Colorectal Cancer for the Physician Assistant Licensing Exam
- Epidemiology:
- Colorectal cancer (CRC) is the third most common cancer and the second leading cause of cancer-related deaths in the United States.
- The incidence increases after age 50, leading to screening recommendations for adults starting at this age.
- It affects both males and females equally.
- Risk Factors:
- Dietary factors: Diets high in red and processed meats, low in fiber, and high in alcohol increase risk.
- Family history: A first-degree relative with CRC or adenomatous polyps increases risk, particularly if diagnosed before age 60.
- Hereditary syndromes:
- Familial adenomatous polyposis (FAP): Caused by a mutation in the APC gene, leading to hundreds of polyps and a near 100% risk of CRC.
- Lynch syndrome (HNPCC): Caused by mutations in DNA mismatch repair genes (MLH1, MSH2, etc.), leading to a high lifetime CRC risk.
- Inflammatory bowel disease: Chronic inflammation in ulcerative colitis and Crohn’s disease increases the risk of dysplasia and carcinoma.
- Smoking, obesity, and a sedentary lifestyle are modifiable risk factors.
- Pathogenesis:
- CRC primarily arises from adenomatous polyps through the adenoma-carcinoma sequence, a multistep process of accumulated mutations (e.g., APC, KRAS, TP53).
- Microsatellite instability (MSI) due to defective mismatch repair (MMR) genes leads to an alternative carcinogenic pathway, particularly in Lynch syndrome.
- Sporadic CRC makes up the majority of cases and typically follows the adenoma-carcinoma sequence, while hereditary CRC is linked to genetic mutations (e.g., APC, MMR genes).
- Symptoms and Clinical Presentation:
- Early-stage CRC is often asymptomatic, which is why routine screening is crucial.
- Right-sided colon cancer: More likely to present with vague symptoms such as iron deficiency anemia (due to chronic occult bleeding), fatigue, and weight loss.
- Left-sided colon cancer: Typically presents with changes in bowel habits, hematochezia, and signs of obstruction.
- Rectal cancer: May cause rectal bleeding, tenesmus, and a feeling of incomplete defecation.
- Systemic symptoms (e.g., weight loss, anorexia) and more advanced signs like liver metastasis can occur in later stages.
- Screening:
- Colonoscopy is the gold standard for both CRC screening and diagnosis. It can detect and remove polyps, preventing progression to cancer.
- Other methods:
- Fecal immunochemical test (FIT): Detects occult blood in the stool.
- CT colonography: Noninvasive imaging to visualize the colon and rectum.
- Screening should begin at age 45 for average-risk individuals. Patients with a family history of CRC should start earlier.
- Diagnosis:
- Colonoscopy with biopsy is used to confirm the diagnosis.
- Pathology usually shows adenocarcinoma, which makes up over 95% of CRC cases.

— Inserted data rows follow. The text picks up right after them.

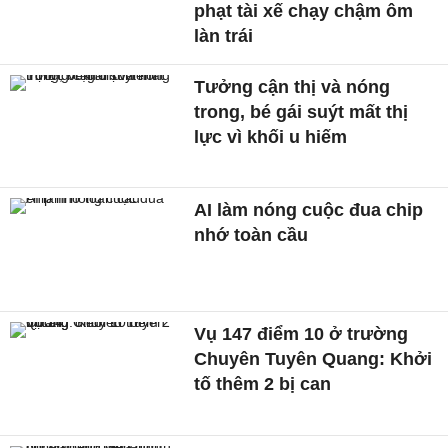
phạt tài xế chạy chậm ôm
làn trái
Tưởng cận thị và nóng
trong, bé gái suýt mất thị
lực vì khối u hiếm
AI làm nóng cuộc đua chip
nhớ toàn cầu
Vụ 147 điểm 10 ở trường
Chuyên Tuyên Quang: Khởi
tố thêm 2 bị can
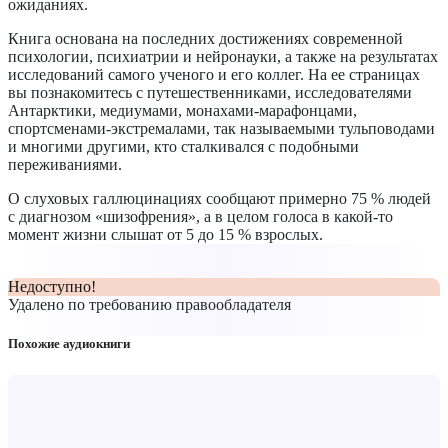
ожиданиях.
Книга основана на последних достижениях современной
психологии, психиатрии и нейронауки, а также на результатах
исследований самого ученого и его коллег. На ее страницах
вы познакомитесь с путешественниками, исследователями
Антарктики, медиумами, монахами-марафонцами,
спортсменами-экстремалами, так называемыми тульповодами
и многими другими, кто сталкивался с подобными
переживаниями.
О слуховых галлюцинациях сообщают примерно 75 % людей
с диагнозом «шизофрения», а в целом голоса в какой-то
момент жизни слышат от 5 до 15 % взрослых.
Недоступно!
Удалено по требованию правообладателя
Похожие аудиокниги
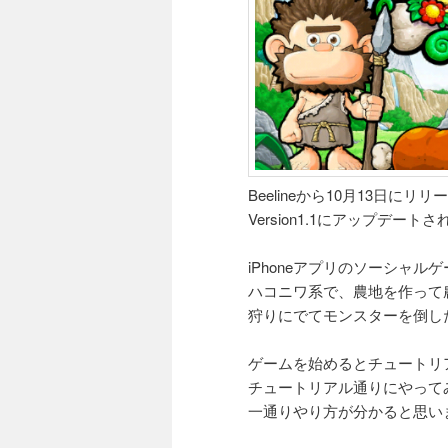
Beelineから10月13日にリ
Version1.1にアップデ
iPhoneアプリのソーシャ
ハコニワ系で、農地を作って
狩りにでてモンスターを倒し
ゲームを始めるとチュートリ
チュートリアル通りにやって
一通りやり方が分かると思い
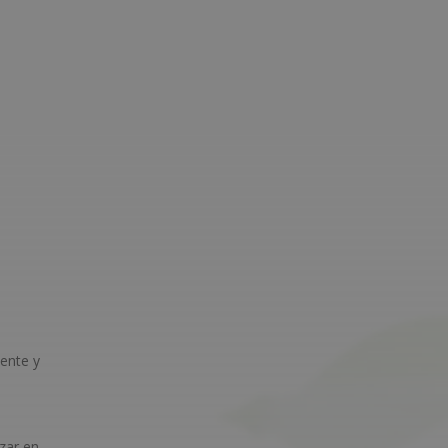
iente y
zar en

- CT scans are used for staging and detecting metastasis, especially to the liver and lungs.
- Carcinoembryonic antigen (CEA) is a tumor marker useful in monitoring treatment and recurrence.
- Treatment:
- Surgical resection is the main treatment for localized disease. Types of surgery depend on tumor location (e.g., hemicolectomy, sigmoidectomy).
- Chemotherapy is used for advanced stages (stage III or IV), often combined with drugs like 5-fluorouracil (5-FU) and oxaliplatin.
- In metastatic CRC, palliative chemotherapy can prolong survival and improve symptoms.
- Prognosis:
- Prognosis depends on the stage at diagnosis:
- Stage I: 5-year survival >90%.
- Stage IV: 5-year survival <10%.
- Prevention:
- Lifestyle changes such as a high-fiber diet, reduced intake of processed and red meats, and regular exercise help lower CRC risk.
- Regular screening and removal of polyps during colonoscopy are essential preventive measures.
Key Points
- Colorectal cancer arises from adenomatous polyps, with progression driven by mutations in key genes like APC, KRAS, and TP53.
- Microsatellite instability (MSI) is an alternative pathway seen in Lynch syndrome, caused by defective mismatch repair genes.
- Colonoscopy is the gold standard for screening and diagnosis, and routine screening is recommended starting at age 45.
- Right-sided CRC often presents with anemia, while left-sided CRC presents with changes in bowel habits or hematochezia.
- Surgical resection is the primary treatment for localized disease, and chemotherapy is added for advanced or metastatic stages.
- Prevention includes dietary changes, regular screening, and polyp removal.